Collected data entries
.....

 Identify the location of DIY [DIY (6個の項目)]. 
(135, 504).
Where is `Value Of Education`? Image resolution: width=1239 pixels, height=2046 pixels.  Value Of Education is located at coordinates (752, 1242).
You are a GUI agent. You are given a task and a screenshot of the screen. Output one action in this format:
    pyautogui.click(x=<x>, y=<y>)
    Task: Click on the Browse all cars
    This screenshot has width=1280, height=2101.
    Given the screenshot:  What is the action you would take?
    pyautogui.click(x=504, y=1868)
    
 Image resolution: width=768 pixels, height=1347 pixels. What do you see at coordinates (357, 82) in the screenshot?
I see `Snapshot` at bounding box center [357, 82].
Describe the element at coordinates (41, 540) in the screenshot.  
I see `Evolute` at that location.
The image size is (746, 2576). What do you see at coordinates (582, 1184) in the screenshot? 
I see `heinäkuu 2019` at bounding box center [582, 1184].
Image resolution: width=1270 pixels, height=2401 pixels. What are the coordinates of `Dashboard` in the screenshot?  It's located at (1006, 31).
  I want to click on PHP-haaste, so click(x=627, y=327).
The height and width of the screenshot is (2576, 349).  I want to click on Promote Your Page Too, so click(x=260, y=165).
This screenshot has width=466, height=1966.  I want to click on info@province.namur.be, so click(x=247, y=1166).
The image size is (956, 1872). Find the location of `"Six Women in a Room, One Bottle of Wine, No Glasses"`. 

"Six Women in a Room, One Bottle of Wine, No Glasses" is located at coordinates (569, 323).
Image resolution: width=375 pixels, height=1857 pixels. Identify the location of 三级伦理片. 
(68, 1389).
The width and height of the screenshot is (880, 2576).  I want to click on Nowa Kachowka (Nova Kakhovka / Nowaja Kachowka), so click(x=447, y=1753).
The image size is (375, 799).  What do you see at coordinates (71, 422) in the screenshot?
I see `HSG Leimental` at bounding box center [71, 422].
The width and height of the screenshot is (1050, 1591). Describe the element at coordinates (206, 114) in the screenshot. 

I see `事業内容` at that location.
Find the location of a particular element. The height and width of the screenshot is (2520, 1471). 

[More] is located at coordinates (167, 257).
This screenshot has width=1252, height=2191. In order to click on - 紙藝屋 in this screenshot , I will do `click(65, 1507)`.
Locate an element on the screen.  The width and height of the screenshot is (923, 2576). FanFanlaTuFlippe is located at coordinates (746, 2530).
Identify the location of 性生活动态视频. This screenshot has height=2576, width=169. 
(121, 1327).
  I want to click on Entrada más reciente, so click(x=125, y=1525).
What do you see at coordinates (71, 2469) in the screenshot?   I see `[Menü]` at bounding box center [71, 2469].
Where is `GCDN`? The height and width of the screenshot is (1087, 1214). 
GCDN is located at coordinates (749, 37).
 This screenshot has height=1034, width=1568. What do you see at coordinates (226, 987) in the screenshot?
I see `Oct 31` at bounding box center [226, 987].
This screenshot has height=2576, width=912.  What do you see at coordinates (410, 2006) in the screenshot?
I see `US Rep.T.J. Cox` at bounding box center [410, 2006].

.....

→ **Your objective**
Retype the entries exactly from the first line, stopping after the line with "You are a GUI".

→ **Answer space**
 Identify the location of DIY [DIY (6個の項目)]. 
(135, 504).
Where is `Value Of Education`? Image resolution: width=1239 pixels, height=2046 pixels.  Value Of Education is located at coordinates (752, 1242).
You are a GUI agent. You are given a task and a screenshot of the screen. Output one action in this format:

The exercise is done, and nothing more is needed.